Римский период, или Охота на вампира | Страница: 40

  • Georgia
  • Verdana
  • Tahoma
  • Symbol
  • Arial
16
px

1. НЕ ЧИТАЙ ГАЗЕТЫ! Я тоже не читаю. Во-первых, единственную русскую газету «Наша страна» достать трудно, да и покупать дорого. Поэтому ее тут читают, передавая из рук в руки. Во-вторых, я нервничаю, читая в газете, что и как тут плохо. Вероятно, и в Союзе кого-то убивали, насиловали, надували и грабили каждый день. Но там об этом не писали в газетах, а здесь это на самых первых страницах.

2. Мы с Асей по быту находимся на уровне санатория или вашего киношного Дома творчества в Болшево. Поэтому всякое беспокойство о нас выкинь из головы! В богатом районе Тель-Авива, на богатой улице, среди дорогих магазинов и зелени стоит семиэтажное строение вроде гостиницы. У нас номер на пятом этаже: комната, в комнате две лежанки (о счастье – с жесткими поролоновыми матрацами, как у меня в Москве!), два рабочих стола (то есть у Аси тоже счастье – свой письменный стол!), холодильник, три стула, четыре книжных полки и отопительная батарея – пока холодная. У комнаты есть эдакий аппендикс – кухонька со шкафами, полками и газовой плитой; в прихожей стенные шкафы и рядом – туалет с умывальником, зеркалом и душем, все в кафеле. Еще у нас есть балкон, а на окне – жалюзи. Мы сделали в комнате перестановку, создали уют. Из одной книжной полки соорудили классную доску, и Ася пишет на ней мелом новый алфавит, играя опять в школу со мной или с воображаемыми подругами. (Помнишь, мы перестали ее водить в школу на Алтуфьевском шоссе, когда учительница там назвала ее жидовкой, и она до самого отъезда играла в школу дома. Здесь она в школу пойдет со дня на день, и эта школа рядом, мы ее видим из нашего окна и даже слышим звонки на переменки…)
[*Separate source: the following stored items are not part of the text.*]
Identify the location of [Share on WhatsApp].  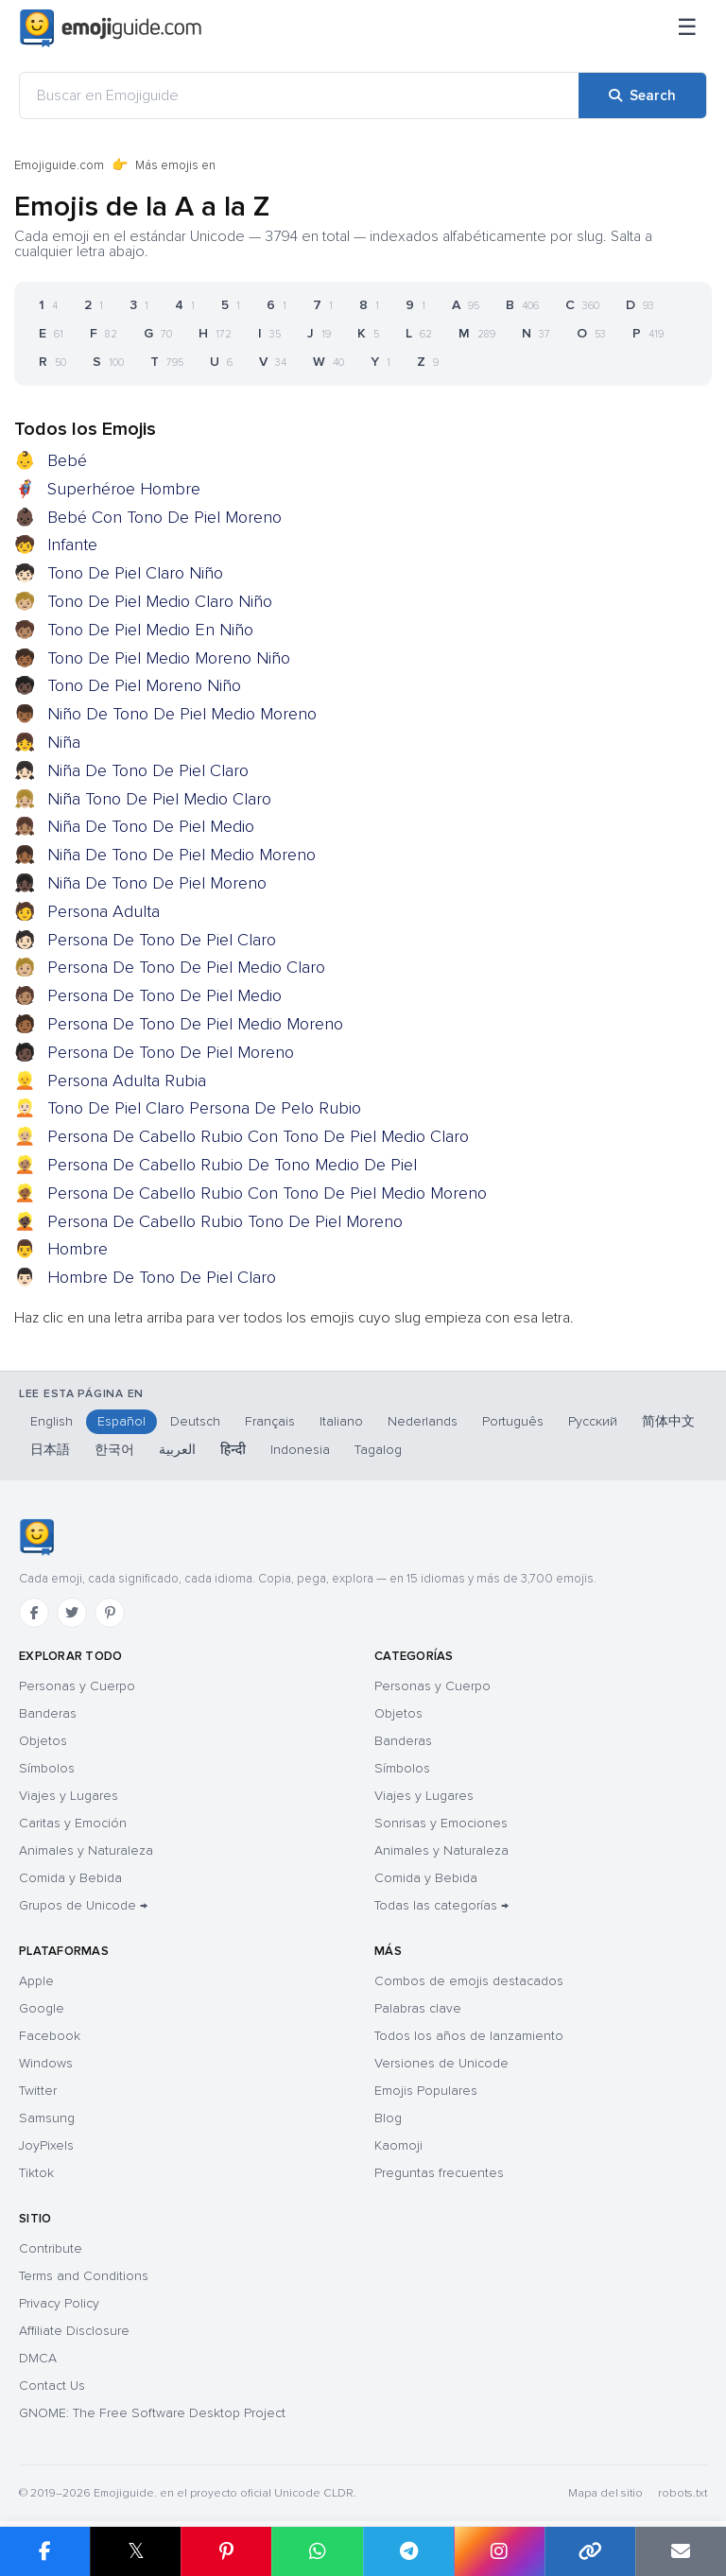
(316, 2551).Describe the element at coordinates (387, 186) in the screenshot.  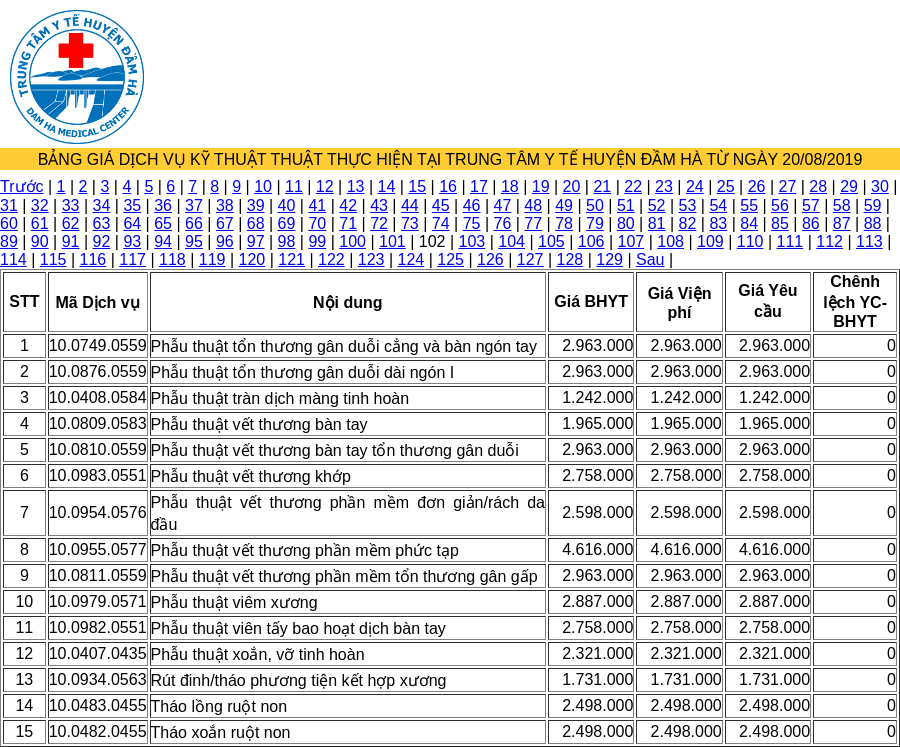
I see `14` at that location.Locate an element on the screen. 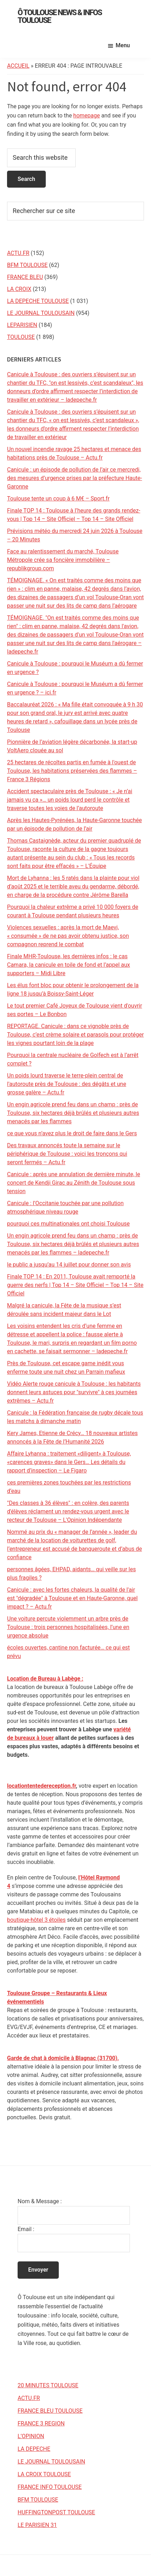 This screenshot has width=151, height=2576. ACTU.FR is located at coordinates (18, 253).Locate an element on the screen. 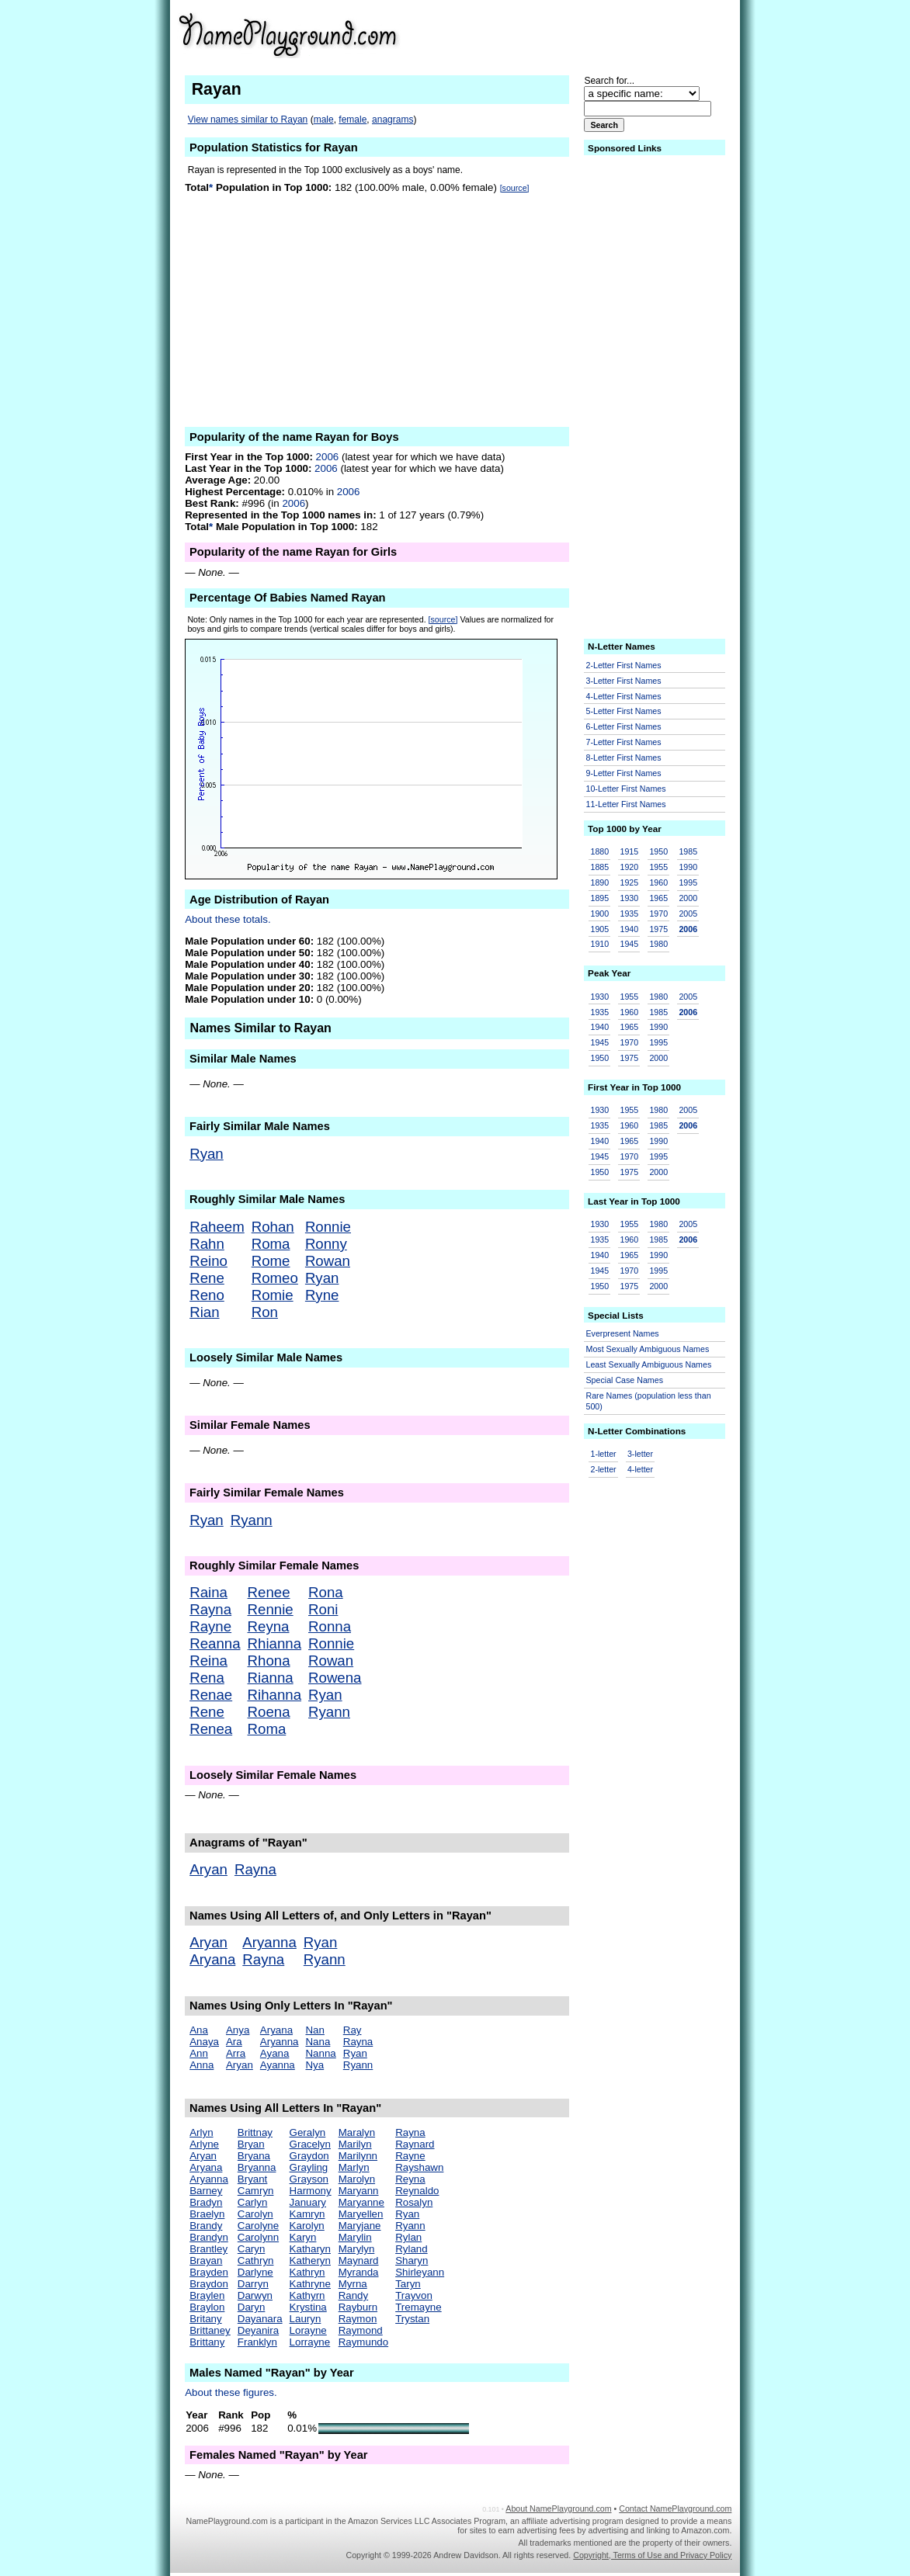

На первом этаже у нас столовая – там самые дешевые обеды по сравнению с другими ульпанами: семнадцать лир обед, и его можно брать с собой в комнату. Мы берем один обед (повариха льет в кастрюльку больше, если брать домой), и нам хватает на двоих… – на два дня! Остальное прикупаем в магазинах – фрукты, овощи, молочные продукты и сладости. Но часто обедаем внизу, потому что Асе нравится там кушать…

Получили первое пособие – 2230 лир на месяц и 550 лир на Асину школьную форму. Потом начну ходить по разным обществам, просить деньги – все ходят, и всем дают по-разному. Вчера поехали первый раз на рынок, там все дешевле, чем в магазинах. Купили Асе портфель (100 лир), пенал (23 лиры), джинсы USA (80 лир), а также брюки и голубую блузку – это тут школьная форма. Цены, конечно, ой-ой! Сумка для меня – 100 лир, и это хозяин магазина меня еще пожалел, я же «олим» – новая…

3. О Вене и Риме. Я еще в Москве боялась попасть в эту венско-римскую мясорубку и обречь Асю на такую эвакуацию, какую мы с тобой прошли в 1942-м. И оказалась права, выбрав, слава Богу, наименьшие трудности. Я с ужасом представляю Асю со скрипкой в этом бардаке. А здесь мы имели урок с ассистентом Андриевского уже через шесть дней после урока на Мерзляковке в школе при Москонсерватории. Хотя все вокруг говорят, что я попала в одно из немногих приличных мест, что и здесь я могла принять много мук, попади мы, например, в зону заселения сельских районов, где людей селят в вагончиках и черт-те как… Но мы тут как на курорте, если не считать, конечно, что вчера в Сирию прибыли кубинские войска – как ты думаешь, зачем?

4. Твоя жизнь меня беспокоит по двум направлениям. Первое, чтобы ты не полез за своим «материалом» на самое дно, в какую-нибудь итальянскую мафию, о которой здесь пишут в газетах. И второе, чтобы ты не подцепил какую-нибудь неприличную болезнь…

30

– Кто ваш сосед по палате?

– Не знаю. Какой-то псих…

– Что он делает?

– Несет какую-то чушь.

– Какую?

– Ну, всякую.

– Например?

– Ну, про свое обрезание, про то, что никогда не был против советской власти…

– А про себя он рассказывает?

– Да он все рассказывает. Идиот же! Недержание речи!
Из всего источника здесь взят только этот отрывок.